SECURITIES AND EXCHANGE COMMISSION
Washington, DC 20549
Pursuant to Section 13 OR 15(d) of the
Securities Exchange Act of 1934
Date of Report (Date of earliest event reported) January 19, 2012
Gladstone Capital Corporation
(Exact name of registrant as specified in its charter)
Registrants telephone number, including area code: (703) 287-5800
Check the appropriate box below if the Form 8-K filing is intended to simultaneously satisfy the filing obligation of the registrant under any of the following provisions:
Item 1.01 Entry into a Material Definitive Agreement.

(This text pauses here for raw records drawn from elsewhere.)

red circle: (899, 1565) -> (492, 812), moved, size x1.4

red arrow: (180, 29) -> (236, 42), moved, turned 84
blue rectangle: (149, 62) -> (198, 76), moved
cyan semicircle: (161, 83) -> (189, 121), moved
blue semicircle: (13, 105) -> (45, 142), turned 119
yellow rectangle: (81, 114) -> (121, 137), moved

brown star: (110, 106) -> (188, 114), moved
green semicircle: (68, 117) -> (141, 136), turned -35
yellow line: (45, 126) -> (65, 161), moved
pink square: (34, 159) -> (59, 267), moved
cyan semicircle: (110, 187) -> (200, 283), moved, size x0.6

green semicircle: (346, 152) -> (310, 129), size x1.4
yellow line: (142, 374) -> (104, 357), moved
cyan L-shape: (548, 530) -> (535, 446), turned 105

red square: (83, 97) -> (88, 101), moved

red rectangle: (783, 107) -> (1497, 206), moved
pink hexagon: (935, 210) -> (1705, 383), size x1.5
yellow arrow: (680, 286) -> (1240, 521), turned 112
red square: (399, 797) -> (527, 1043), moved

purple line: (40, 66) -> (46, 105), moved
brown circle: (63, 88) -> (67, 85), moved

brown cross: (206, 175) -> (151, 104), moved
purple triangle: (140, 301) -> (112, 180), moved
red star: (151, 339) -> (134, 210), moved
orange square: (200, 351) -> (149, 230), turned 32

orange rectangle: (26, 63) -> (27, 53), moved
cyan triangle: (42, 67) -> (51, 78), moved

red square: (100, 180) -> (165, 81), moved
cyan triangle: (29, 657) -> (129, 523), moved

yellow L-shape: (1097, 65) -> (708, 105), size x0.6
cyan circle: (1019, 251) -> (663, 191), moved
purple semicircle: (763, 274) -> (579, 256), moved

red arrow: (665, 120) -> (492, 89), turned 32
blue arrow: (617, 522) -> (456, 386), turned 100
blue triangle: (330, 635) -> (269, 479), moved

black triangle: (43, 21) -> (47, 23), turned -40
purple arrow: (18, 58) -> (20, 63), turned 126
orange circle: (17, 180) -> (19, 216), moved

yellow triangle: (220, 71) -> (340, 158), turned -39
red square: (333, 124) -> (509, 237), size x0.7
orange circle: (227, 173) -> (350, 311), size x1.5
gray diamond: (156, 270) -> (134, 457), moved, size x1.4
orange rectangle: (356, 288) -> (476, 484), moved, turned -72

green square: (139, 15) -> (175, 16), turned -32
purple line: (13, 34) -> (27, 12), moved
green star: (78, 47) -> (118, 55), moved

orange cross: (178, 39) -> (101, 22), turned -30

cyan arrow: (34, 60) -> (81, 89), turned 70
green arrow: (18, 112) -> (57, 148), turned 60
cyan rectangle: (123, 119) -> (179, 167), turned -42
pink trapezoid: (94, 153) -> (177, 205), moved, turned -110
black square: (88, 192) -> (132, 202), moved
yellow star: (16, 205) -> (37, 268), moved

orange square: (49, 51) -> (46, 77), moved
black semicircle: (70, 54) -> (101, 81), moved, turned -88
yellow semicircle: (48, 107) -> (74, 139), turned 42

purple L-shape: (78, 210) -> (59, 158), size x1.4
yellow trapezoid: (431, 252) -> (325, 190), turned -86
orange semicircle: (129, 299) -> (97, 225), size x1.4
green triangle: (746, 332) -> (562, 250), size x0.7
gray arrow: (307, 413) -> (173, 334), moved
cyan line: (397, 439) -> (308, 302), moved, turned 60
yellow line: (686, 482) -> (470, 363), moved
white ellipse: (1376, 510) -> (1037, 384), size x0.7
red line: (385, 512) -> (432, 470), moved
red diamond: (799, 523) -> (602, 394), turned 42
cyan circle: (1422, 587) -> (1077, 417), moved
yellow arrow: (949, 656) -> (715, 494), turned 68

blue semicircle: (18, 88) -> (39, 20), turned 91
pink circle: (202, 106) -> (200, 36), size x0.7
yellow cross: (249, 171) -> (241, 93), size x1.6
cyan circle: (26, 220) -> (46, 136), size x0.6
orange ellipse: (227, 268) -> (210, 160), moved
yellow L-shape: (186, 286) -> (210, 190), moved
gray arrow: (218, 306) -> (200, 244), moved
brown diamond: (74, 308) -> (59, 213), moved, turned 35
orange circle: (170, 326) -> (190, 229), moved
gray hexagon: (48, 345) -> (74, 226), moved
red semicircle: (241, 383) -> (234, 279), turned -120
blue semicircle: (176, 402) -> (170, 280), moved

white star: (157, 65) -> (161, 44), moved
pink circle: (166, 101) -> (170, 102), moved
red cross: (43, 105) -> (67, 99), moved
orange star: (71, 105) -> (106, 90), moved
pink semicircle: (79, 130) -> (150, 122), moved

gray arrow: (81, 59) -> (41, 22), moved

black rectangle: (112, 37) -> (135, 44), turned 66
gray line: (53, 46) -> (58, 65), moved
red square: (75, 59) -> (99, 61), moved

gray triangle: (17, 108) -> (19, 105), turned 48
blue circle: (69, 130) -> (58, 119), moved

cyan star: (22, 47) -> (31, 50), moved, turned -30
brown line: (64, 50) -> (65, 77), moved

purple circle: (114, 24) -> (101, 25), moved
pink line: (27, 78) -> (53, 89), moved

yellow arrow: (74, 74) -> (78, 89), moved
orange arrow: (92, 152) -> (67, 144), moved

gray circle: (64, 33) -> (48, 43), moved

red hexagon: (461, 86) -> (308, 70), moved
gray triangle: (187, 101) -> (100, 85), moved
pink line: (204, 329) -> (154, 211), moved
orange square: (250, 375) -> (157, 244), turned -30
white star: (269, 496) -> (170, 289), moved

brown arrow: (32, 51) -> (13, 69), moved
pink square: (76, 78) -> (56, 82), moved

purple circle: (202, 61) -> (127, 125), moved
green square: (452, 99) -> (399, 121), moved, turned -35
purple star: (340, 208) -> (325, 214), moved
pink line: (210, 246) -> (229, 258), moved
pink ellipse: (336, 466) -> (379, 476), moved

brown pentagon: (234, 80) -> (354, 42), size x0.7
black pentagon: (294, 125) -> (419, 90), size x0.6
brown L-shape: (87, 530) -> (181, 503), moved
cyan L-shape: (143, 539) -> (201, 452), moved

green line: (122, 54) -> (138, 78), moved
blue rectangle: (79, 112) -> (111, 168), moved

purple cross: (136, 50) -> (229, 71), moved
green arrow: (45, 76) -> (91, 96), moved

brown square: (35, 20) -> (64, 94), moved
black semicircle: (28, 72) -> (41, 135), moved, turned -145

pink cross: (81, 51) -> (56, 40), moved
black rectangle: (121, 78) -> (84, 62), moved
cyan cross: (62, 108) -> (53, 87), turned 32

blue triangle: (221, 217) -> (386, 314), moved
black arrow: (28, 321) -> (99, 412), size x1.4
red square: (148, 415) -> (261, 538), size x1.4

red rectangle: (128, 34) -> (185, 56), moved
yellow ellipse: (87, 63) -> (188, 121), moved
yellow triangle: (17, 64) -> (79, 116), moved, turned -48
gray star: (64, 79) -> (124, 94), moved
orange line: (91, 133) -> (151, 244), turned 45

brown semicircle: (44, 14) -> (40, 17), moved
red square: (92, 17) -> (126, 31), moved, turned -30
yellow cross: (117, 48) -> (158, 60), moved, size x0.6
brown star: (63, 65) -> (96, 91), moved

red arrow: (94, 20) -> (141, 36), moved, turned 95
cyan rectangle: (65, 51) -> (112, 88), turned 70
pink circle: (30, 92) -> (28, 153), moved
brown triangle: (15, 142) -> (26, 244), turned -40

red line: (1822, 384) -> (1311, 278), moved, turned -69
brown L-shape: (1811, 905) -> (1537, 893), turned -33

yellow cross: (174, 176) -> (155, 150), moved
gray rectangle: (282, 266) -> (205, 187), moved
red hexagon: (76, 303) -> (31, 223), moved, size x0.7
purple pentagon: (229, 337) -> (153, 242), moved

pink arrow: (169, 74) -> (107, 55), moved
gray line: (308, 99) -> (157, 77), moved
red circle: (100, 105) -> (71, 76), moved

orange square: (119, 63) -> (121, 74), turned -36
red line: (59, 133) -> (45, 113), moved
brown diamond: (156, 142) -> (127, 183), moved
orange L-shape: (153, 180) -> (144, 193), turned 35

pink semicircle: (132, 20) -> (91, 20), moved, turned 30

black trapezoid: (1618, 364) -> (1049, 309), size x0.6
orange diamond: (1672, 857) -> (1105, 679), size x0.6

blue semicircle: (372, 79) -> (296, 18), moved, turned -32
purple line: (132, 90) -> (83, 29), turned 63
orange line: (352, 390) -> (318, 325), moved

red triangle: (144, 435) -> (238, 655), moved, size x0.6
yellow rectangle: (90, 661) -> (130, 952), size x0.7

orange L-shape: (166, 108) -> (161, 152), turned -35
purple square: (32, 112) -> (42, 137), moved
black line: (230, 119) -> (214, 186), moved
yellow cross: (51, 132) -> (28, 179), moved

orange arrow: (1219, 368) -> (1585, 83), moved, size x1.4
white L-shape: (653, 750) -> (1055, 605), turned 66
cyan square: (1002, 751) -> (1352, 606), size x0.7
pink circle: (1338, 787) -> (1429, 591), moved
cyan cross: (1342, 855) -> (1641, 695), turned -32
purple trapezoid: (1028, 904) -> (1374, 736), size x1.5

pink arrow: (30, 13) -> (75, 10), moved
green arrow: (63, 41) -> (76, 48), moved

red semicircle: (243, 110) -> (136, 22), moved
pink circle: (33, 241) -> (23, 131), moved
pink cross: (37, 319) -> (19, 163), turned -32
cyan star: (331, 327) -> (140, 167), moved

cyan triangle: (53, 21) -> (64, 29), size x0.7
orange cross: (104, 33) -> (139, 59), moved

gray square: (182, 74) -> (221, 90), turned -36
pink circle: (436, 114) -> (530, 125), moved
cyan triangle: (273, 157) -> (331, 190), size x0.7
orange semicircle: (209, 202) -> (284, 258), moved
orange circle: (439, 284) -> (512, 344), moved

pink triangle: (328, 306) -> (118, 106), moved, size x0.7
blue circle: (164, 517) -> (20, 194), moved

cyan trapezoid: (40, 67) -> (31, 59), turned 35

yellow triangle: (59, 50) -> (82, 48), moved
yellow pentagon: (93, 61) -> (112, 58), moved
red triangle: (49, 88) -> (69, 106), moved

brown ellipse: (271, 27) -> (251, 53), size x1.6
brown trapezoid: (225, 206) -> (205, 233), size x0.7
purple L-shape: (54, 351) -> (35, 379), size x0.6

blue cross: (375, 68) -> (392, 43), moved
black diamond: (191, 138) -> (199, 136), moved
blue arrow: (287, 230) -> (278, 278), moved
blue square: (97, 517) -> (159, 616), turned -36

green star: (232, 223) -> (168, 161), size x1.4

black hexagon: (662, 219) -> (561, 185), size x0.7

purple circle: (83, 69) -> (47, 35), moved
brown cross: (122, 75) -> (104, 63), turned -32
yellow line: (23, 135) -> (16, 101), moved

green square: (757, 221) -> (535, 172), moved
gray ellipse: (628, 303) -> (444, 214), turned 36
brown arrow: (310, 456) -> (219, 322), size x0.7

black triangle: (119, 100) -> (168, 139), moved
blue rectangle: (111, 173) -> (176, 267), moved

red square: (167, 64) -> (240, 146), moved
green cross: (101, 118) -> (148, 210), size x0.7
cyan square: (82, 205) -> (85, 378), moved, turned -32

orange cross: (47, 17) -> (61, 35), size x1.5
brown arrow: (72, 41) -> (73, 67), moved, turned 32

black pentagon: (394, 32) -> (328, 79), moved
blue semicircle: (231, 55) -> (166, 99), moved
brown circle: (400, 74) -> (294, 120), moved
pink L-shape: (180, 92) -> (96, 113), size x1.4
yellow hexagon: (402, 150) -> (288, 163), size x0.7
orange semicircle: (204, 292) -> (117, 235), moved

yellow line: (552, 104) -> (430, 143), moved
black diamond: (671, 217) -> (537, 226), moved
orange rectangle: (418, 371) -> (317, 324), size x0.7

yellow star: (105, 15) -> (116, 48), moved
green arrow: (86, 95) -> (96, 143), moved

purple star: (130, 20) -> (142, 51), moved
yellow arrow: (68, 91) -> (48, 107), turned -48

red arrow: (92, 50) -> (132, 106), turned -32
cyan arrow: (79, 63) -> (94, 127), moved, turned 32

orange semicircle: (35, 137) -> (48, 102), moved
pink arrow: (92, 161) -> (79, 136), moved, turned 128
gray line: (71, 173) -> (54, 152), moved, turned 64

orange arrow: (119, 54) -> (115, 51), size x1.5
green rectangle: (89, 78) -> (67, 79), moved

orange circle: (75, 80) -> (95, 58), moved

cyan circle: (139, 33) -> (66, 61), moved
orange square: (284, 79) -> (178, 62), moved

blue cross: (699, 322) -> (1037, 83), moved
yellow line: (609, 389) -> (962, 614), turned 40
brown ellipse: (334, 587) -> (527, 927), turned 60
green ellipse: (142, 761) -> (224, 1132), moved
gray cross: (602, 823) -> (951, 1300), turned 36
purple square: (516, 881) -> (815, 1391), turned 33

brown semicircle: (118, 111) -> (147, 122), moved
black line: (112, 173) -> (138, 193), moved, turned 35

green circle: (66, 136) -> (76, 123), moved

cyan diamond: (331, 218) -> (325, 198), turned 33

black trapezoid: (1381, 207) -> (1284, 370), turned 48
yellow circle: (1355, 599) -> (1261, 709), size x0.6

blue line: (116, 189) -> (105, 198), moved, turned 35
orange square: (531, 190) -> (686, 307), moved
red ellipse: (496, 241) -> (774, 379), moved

On January 19, 2012, Gladstone Capital Corporation through its wholly-owned subsidiary, Gladstone Business Loan, LLC, entered into Amendment No. 3 to the fourth amended and restated credit agreement (the Amended Credit Facility), to extend the maturity date of its $137 million line of credit to January 18, 2015 (the Maturity Date). The Amended Credit Facility was arranged by Key Equipment Finance Inc. as administrative agent, with Branch Banking and Trust Company and ING Capital LLC also joining the Amended Credit Facility as committed lenders. Subject to certain terms and conditions, the Amended Credit Facility may be expanded up to $237 million through the addition of other committed lenders to the facility. If the Amended Credit Facility is not renewed or extended by the Maturity Date, all principal and interest will be due and payable on or before January 18, 2016 (one year after the Maturity Date). The interest rates on advances under the Amended Credit Facility remained unchanged at 30-day LIBOR (subject to a minimum rate of 1.5%) plus 3.75% per annum, with a commitment fee of 0.5% per annum on undrawn amounts when the Amended Credit Facility is drawn more than 50% and 1.0% per annum on undrawn amounts when the Amended Credit Facility is drawn less than 50%. The Company incurred fees of $1.4 million in connection with this amendment. All other terms of the Amended Credit Facility remained substantially unchanged.
The foregoing description of the Consent is not complete and is qualified in its entirety by the full text thereof, which is filed as an exhibit to this Current Report on Form 8-K as Exhibit 10.1, and is incorporated by reference herein.
Pursuant to the requirements of the Securities Exchange Act of 1934, the registrant has duly caused this report to be signed on its behalf by the undersigned hereunto duly authorized.